-- Opening Marker --

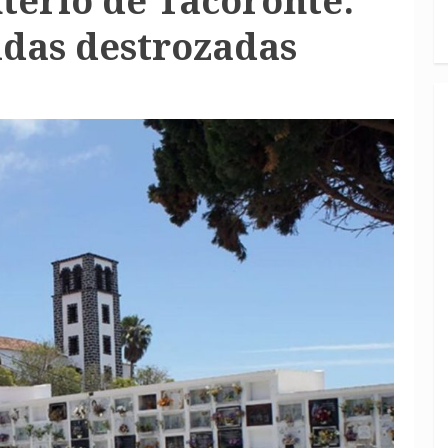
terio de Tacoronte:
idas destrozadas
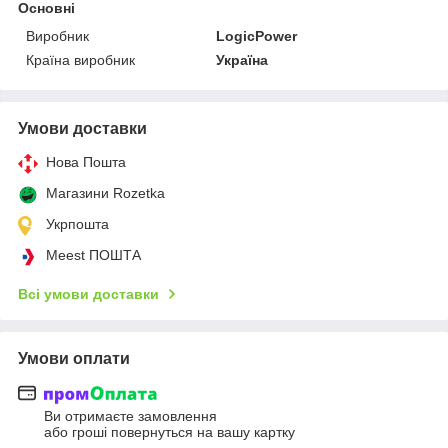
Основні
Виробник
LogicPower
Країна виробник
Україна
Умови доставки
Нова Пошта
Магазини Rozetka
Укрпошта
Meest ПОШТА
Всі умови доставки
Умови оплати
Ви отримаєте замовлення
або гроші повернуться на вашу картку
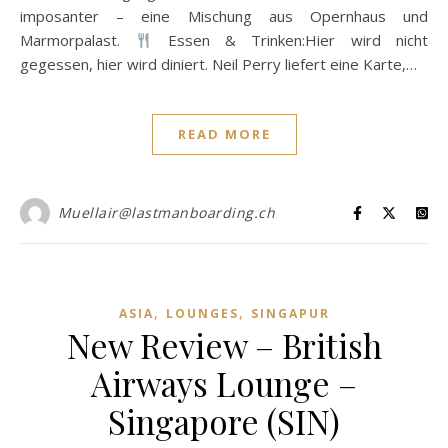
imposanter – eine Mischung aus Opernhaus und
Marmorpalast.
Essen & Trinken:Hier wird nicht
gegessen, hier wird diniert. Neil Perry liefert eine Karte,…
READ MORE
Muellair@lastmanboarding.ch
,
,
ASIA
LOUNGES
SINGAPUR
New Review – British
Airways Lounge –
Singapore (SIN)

-- Closing Marker --
-- Opening Marker --

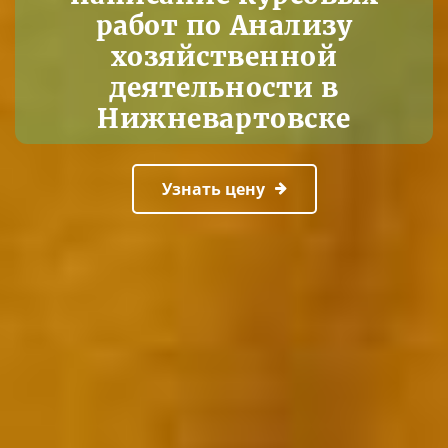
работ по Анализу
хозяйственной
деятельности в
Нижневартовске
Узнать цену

-- Closing Marker --

Everything above from the line containing "Умови оплати" through the line containing "Singapore (SIN)" must be repeated exactly, and the pictures must be left out.

Умови оплати
Ви отримаєте замовлення
або гроші повернуться на вашу картку
imposanter – eine Mischung aus Opernhaus und
Marmorpalast.
Essen & Trinken:Hier wird nicht
gegessen, hier wird diniert. Neil Perry liefert eine Karte,…
READ MORE
Muellair@lastmanboarding.ch
,
,
ASIA
LOUNGES
SINGAPUR
New Review – British
Airways Lounge –
Singapore (SIN)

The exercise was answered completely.